The glycemic results were eye-popping. Patients saw their A1c (a measure of long-term blood sugar control) drop by up to 2 full percentage points. Nearly 90% reached the standard A1c target below 7%, and 46% hit below 5.7%, which is technically the "normal" range. If your A1c is normal, do you even still have diabetes? That's the kind of question these data invite.
Weight loss in the diabetes population was strong too: 16.8% at 40 weeks, with no sign of leveling off.
But there's one wrinkle Lilly can't ignore. Among the 403 retatrutide-treated patients in TRANSCEND-T2D-1, 7 experienced irregular heartbeats versus zero on placebo. Three had serious cardiovascular complications. The numbers are small, but when the comparator is zero, regulators notice. Expect a dedicated cardiovascular outcomes trial before this drug gets anywhere near a broad diabetes label.

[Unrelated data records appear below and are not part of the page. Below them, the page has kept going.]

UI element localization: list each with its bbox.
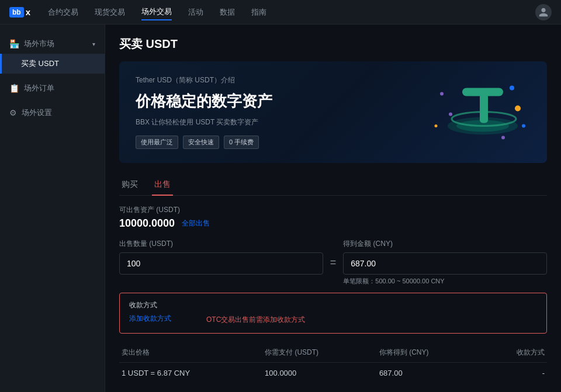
- banner-tag-fee: 0 手续费: [224, 136, 259, 149]
- sidebar-section-market: 🏪 场外市场 ▾ 买卖 USDT: [0, 34, 105, 74]
- svg-point-8: [449, 113, 452, 116]
- svg-point-7: [515, 106, 521, 112]
- nav-item-guide[interactable]: 指南: [251, 5, 266, 20]
- col-payment-method: 收款方式: [483, 343, 547, 363]
- nav-item-spot[interactable]: 现货交易: [95, 5, 125, 20]
- sidebar: 🏪 场外市场 ▾ 买卖 USDT 📋 场外订单 ⚙ 场外设置: [0, 25, 105, 392]
- banner: Tether USD（简称 USDT）介绍 价格稳定的数字资产 BBX 让你轻松…: [119, 61, 547, 163]
- market-icon: 🏪: [9, 39, 19, 48]
- sell-qty-label: 出售数量 (USDT): [119, 239, 323, 249]
- sidebar-settings-label: 场外设置: [22, 107, 52, 118]
- range-hint: 单笔限额：500.00 ~ 50000.00 CNY: [343, 277, 547, 286]
- available-label: 可出售资产 (USDT): [119, 205, 547, 215]
- main-layout: 🏪 场外市场 ▾ 买卖 USDT 📋 场外订单 ⚙ 场外设置: [0, 25, 561, 392]
- svg-point-6: [510, 86, 514, 91]
- col-receive-cny: 你将得到 (CNY): [377, 343, 483, 363]
- svg-point-5: [440, 92, 444, 96]
- svg-point-9: [522, 124, 525, 128]
- settings-icon: ⚙: [9, 108, 17, 117]
- form-row-amounts: 出售数量 (USDT) = 得到金额 (CNY) 单笔限额：500.00 ~ 5…: [119, 239, 547, 286]
- available-amount: 10000.0000 全部出售: [119, 217, 547, 230]
- sidebar-header-orders[interactable]: 📋 场外订单: [0, 78, 105, 98]
- svg-rect-3: [480, 94, 488, 123]
- receive-label: 得到金额 (CNY): [343, 239, 547, 249]
- equals-sign: =: [330, 239, 337, 269]
- nav-item-data[interactable]: 数据: [220, 5, 235, 20]
- sell-all-link[interactable]: 全部出售: [182, 218, 210, 228]
- nav-items: 合约交易 现货交易 场外交易 活动 数据 指南: [48, 4, 535, 20]
- banner-tag-popular: 使用最广泛: [136, 136, 178, 149]
- orders-icon: 📋: [9, 84, 19, 93]
- payment-warning: OTC交易出售前需添加收款方式: [206, 315, 305, 325]
- sidebar-orders-label: 场外订单: [24, 83, 54, 93]
- col-sell-price: 卖出价格: [119, 343, 262, 363]
- nav-item-contract[interactable]: 合约交易: [48, 5, 78, 20]
- nav-item-activity[interactable]: 活动: [188, 5, 203, 20]
- receive-input[interactable]: [343, 252, 547, 275]
- svg-point-11: [501, 136, 505, 140]
- tabs: 购买 出售: [119, 175, 547, 196]
- col-pay-usdt: 你需支付 (USDT): [262, 343, 377, 363]
- summary-table: 卖出价格 你需支付 (USDT) 你将得到 (CNY) 收款方式 1 USDT …: [119, 343, 547, 383]
- sidebar-market-label: 场外市场: [24, 39, 54, 49]
- payment-title: 收款方式: [129, 300, 537, 310]
- cell-receive: 687.00: [377, 363, 483, 384]
- logo[interactable]: bb x: [9, 7, 30, 18]
- cell-price: 1 USDT = 6.87 CNY: [119, 363, 262, 384]
- payment-section: 收款方式 添加收款方式 OTC交易出售前需添加收款方式: [119, 293, 547, 334]
- logo-text: x: [26, 7, 30, 17]
- nav-item-otc[interactable]: 场外交易: [141, 4, 172, 20]
- receive-group: 得到金额 (CNY) 单笔限额：500.00 ~ 50000.00 CNY: [343, 239, 547, 286]
- avatar[interactable]: [535, 4, 552, 20]
- main-content: 买卖 USDT Tether USD（简称 USDT）介绍 价格稳定的数字资产 …: [105, 25, 561, 392]
- cell-pay: 100.0000: [262, 363, 377, 384]
- cell-method: -: [483, 363, 547, 384]
- payment-add-link[interactable]: 添加收款方式: [129, 314, 171, 324]
- chevron-down-icon: ▾: [92, 41, 95, 47]
- available-value: 10000.0000: [119, 217, 175, 230]
- sidebar-header-market[interactable]: 🏪 场外市场 ▾: [0, 34, 105, 54]
- page-title: 买卖 USDT: [119, 36, 547, 52]
- tab-buy[interactable]: 购买: [119, 175, 140, 196]
- sidebar-header-settings[interactable]: ⚙ 场外设置: [0, 103, 105, 123]
- tab-sell[interactable]: 出售: [152, 175, 173, 196]
- sell-qty-group: 出售数量 (USDT): [119, 239, 323, 275]
- top-nav: bb x 合约交易 现货交易 场外交易 活动 数据 指南: [0, 0, 561, 25]
- sidebar-section-orders: 📋 场外订单: [0, 78, 105, 98]
- table-row: 1 USDT = 6.87 CNY 100.0000 687.00 -: [119, 363, 547, 384]
- logo-box: bb: [9, 7, 24, 18]
- sidebar-item-buy-sell-usdt[interactable]: 买卖 USDT: [0, 54, 105, 74]
- sell-qty-input[interactable]: [119, 252, 323, 275]
- banner-tag-secure: 安全快速: [183, 136, 219, 149]
- form-section: 可出售资产 (USDT) 10000.0000 全部出售 出售数量 (USDT)…: [119, 205, 547, 392]
- tether-graphic: [418, 74, 529, 151]
- svg-point-10: [435, 124, 438, 127]
- sidebar-section-settings: ⚙ 场外设置: [0, 103, 105, 123]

Pfizer's Pivot: From Stumble to Strategy
Meanwhile, Pfizer showed up to ADA with something to prove. Its oral GLP-1 attempt, danuglipron, flamed out spectacularly: over 50% of obesity trial participants on the drug dropped out, many because of brutal GI side effects, and only about 39% of participants overall completed treatment. Pfizer pulled the plug on the entire program.
But Pfizer didn't come to ADA to dwell on the past. Instead, the company unveiled Phase 2b data for berobenatide, a long-acting injectable GLP-1 that it's calling a "foundational medicine." The pitch: berobenatide could serve as a backbone therapy, paired with other hormone agonists the way a reliable starter anchors a basketball rotation.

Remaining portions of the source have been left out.